Mehr als 100 Menschen wurden allein in London festgenommen, nachdem im Voraus festgelegte Einschränkungen des Demonstrationsrechts gebrochen worden waren und sich einige der De­mons­tran­t:in­nen gewalttätig verhalten hatten.

Feuerwerkskörper und ein brennendes Polizeiauto

Im nordostenglischen Hartlepool versuchte sich ein wütender Mob einer Moschee zu nähern. Die Menschen warfen mit Gegenständen und Feuerwerkskörpern und setzten ein Polizeiauto in Brand. Im nordwestenglischen Manchester wurde ein Hotel, in dem Asyl­be­wer­be­r:in­nen untergebracht waren, zum Ziel einer Meute aus etwa 40 Rechtsextremen. In beiden Orten wurden zahlreiche Menschen festgenommen.

Auslöser der seit Dienstag anhaltenden Proteste und Ausschreitungen war der Messerangriff in Southport. Ein 17-Jähriger wurde am Donnerstag des mehrfachen Mordes und versuchten Mordes angeklagt. Der Angeklagte ist ein im walisischen Cardiff geborenen Teenager, dessen Eltern aus Ruanda stammen und der zuletzt in einem Dorf in der Nähe von South­port lebte.

Fake-News über angeblichen Bootsflüchtling

In Fake-News und Gerüchten war fälschlich verbreitet worden, dass es sich bei dem Jugendlichen um einen erst im letzten Jahr per Boot nach England geflüchteten Mann handeln sollte. Ein solches Täterprofil hätte perfekt in das Bild rechter und rechtsextremer Zirkel gepasst, die Einwanderung immer wieder als Gefahr und Bedrohung darstellen.

Zur Demo in London hatte Tommy Robinson, Aktivist und Mitgründer der rechtsextremen Gruppe „English Defence League“, gemeinsam mit dem ultrarechten Schauspieler Laurence Fox aufgerufen. Die beiden hatten sich bereits vor dem Messerangriff in Southport am vergangenen Samstag in einer rechtsextremen „patriotischen“ Demonstration am Londoner Trafalgar Square zusammengetan.

Dort hatte Robinson einen Film mit falschen Informationen bezüglich eines syrischen Flüchtlings gezeigt, gegen den er ein Verleumdungsverfahren verloren hatte.

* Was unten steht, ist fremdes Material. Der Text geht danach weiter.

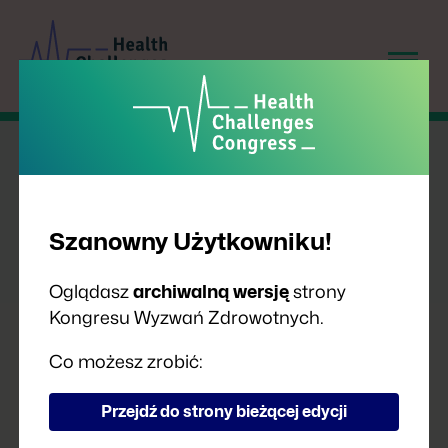
Szanowny Użytkowniku!
Oglądasz
archiwalną wersję
strony
Kongresu Wyzwań Zdrowotnych.
PRELEGENCI
Co możesz zrobić:
Przejdź do strony bieżącej edycji
A
B
C
D
F
G
H
I
J
K
L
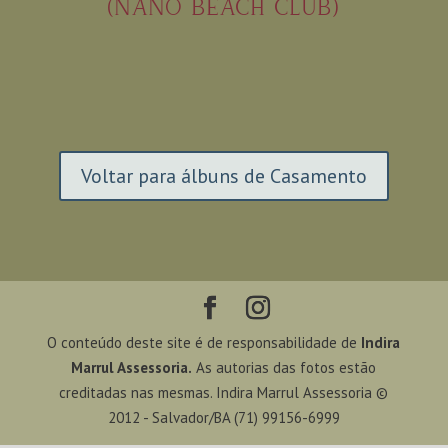
(NANO BEACH CLUB)
Voltar para álbuns de Casamento
O conteúdo deste site é de responsabilidade de
Indira
Marrul Assessoria.
As autorias das fotos estão
creditadas nas mesmas. Indira Marrul Assessoria ©
2012 - Salvador/BA (71) 99156-6999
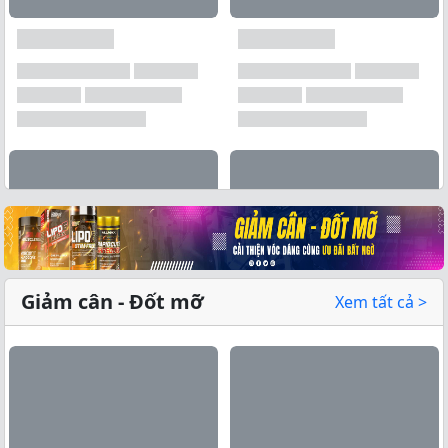
Xem tất cả →
Giảm cân - Đốt mỡ
Xem tất cả >
Xem tất cả →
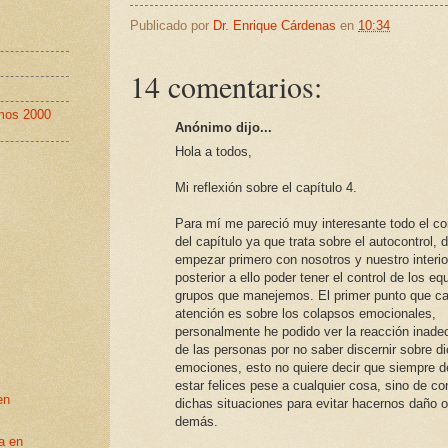
Publicado por
Dr. Enrique Cárdenas
en
10:34
14 comentarios:
imos 2000
Anónimo dijo...
Hola a todos,
Mi reflexión sobre el capítulo 4.
Para mí me pareció muy interesante todo el co
del capítulo ya que trata sobre el autocontrol, 
empezar primero con nosotros y nuestro interio
posterior a ello poder tener el control de los eq
grupos que manejemos. El primer punto que ca
atención es sobre los colapsos emocionales,
personalmente he podido ver la reacción inad
de las personas por no saber discernir sobre d
emociones, esto no quiere decir que siempre
estar felices pese a cualquier cosa, sino de con
en
dichas situaciones para evitar hacernos daño o
demás.
a en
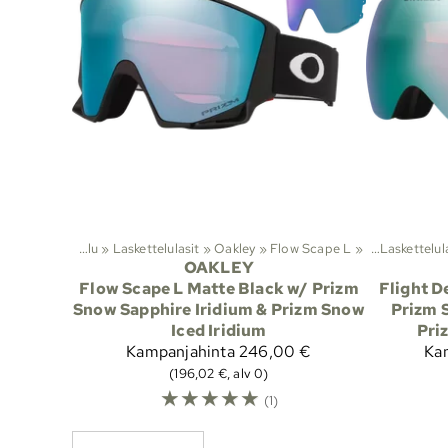
ajit
‪»
Laskettelu
‪»
Laskettelulasit
‪»
Oakley
‪»
Lajit
Flow Scape L
‪»
Laskettelu
‪»
‪»
Laskettelul
OAKLEY
Flow Scape L Matte Black w/ Prizm
Flight D
Snow Sapphire Iridium & Prizm Snow
Prizm 
Iced Iridium
Pri
Kampanjahinta
246,00 €
Ka
(196,02 €, alv 0)
☆
☆
☆
☆
☆
(1)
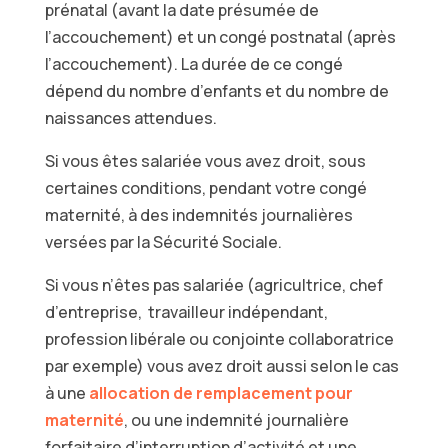
prénatal
(avant la date présumée de
l’accouchement) et un
congé postnatal
(après
l’accouchement).
La durée de ce congé
dépend du nombre d’enfants et du nombre de
naissances attendues.
Si vous êtes salariée
vous avez droit, sous
certaines conditions, pendant votre congé
maternité, à des indemnités journalières
versées par la Sécurité Sociale.
Si vous n’êtes pas salariée
(agricultrice, chef
d’entreprise, travailleur indépendant,
profession libérale ou conjointe collaboratrice
par exemple) vous avez droit aussi selon le cas
à une
allocation de remplacement pour
maternité
, ou une indemnité journalière
forfaitaire d’interruption d’activité et une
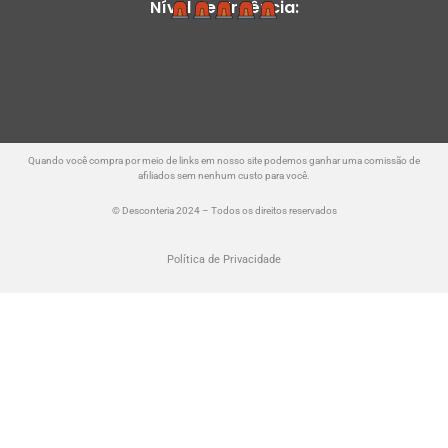
Nível de Urgência:
Quando você compra por meio de links em nosso site podemos ganhar uma comissão de
afiliados sem nenhum custo para você.
© Desconteria 2024 – Todos os direitos reservados
Política de Privacidade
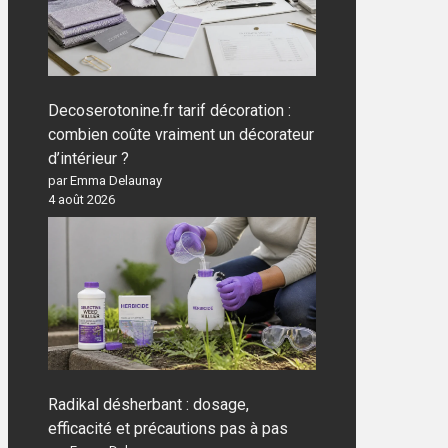
Decoserotonine.fr tarif décoration :
combien coûte vraiment un décorateur
d’intérieur ?
par Emma Delaunay
4 août 2026
Radikal désherbant : dosage,
efficacité et précautions pas à pas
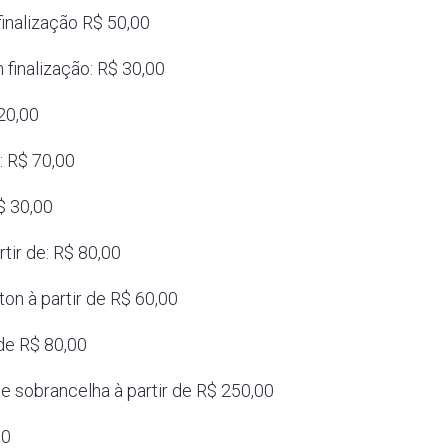
inalização R$ 50,00
finalização: R$ 30,00
20,00
: R$ 70,00
$ 30,00
tir de: R$ 80,00
on à partir de R$ 60,00
 de R$ 80,00
 sobrancelha à partir de R$ 250,00
00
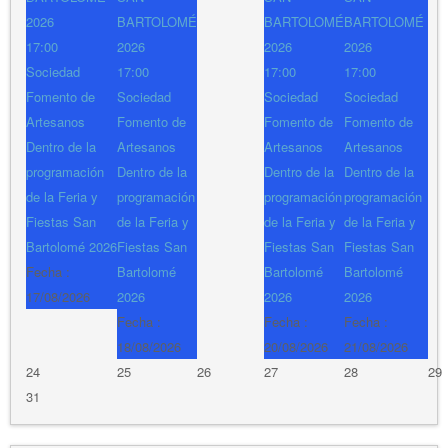
2026
BARTOLOMÉ
BARTOLOMÉ
BARTOLOMÉ
17:00
2026
2026
2026
Sociedad
17:00
17:00
17:00
Fomento de
Sociedad
Sociedad
Sociedad
Artesanos
Fomento de
Fomento de
Fomento de
Dentro de la
Artesanos
Artesanos
Artesanos
programación
Dentro de la
Dentro de la
Dentro de la
de la Feria y
programación
programación
programación
Fiestas San
de la Feria y
de la Feria y
de la Feria y
Bartolomé 2026
Fiestas San
Fiestas San
Fiestas San
Fecha :
Bartolomé
Bartolomé
Bartolomé
17/08/2026
2026
2026
2026
Fecha :
Fecha :
Fecha :
18/08/2026
20/08/2026
21/08/2026
24
25
26
27
28
29
31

Der Flüchtling war 2018, noch als Schüler, ­Opfer eines auf Video aufgenommenen rassistischen Angriffes in der nordenglischen Stadt Huddersfield geworden. Tommy Robinson und andere Rechtsextreme versuchen seitdem mit falschen Informationen über das Opfer die Täter zu verteidigen.

Wegen des Filmes hatte die Staatsanwaltschaft im Juni ­gegen Robinson ein Verfahren eingeleitet. Die öffentliche Vorführung am Samstag stellte somit einen weiteren möglichen Rechtsbruch dar, weswegen Robinson am Montag zusätzlich vor Gericht erscheinen sollte. Doch er reiste stattdessen ins Ausland. Manche sprechen von Flucht.

Bootsflüchtlinge als politisches Dauerthema

Die Asyl suchenden Bootsflüchtlinge sind ein politisches Dauerthema in Großbritannien. Die neue Labour-Regierung, welche gerade das Abschiebungsprogramm nach Ruanda gestoppt hat, gab an, dass die konservative Regierung 6,4 Milliarden Pfund (knapp 7,6 Milliarden Euro) mehr als bislang angenommen für die Unterbringung von Asylsuchenden ausgegeben hatte. Das hatte zu einem angeblich vorher nicht bekannten 26,5-Milliarden-Defizit im Staatshaushalt geführt. Insbesondere die drei neuen Reform-UK-Abgeordneten, darunter Nigel Farage, problematisieren das Thema Migration ständig, seit sie ins Parlament gekommen sind.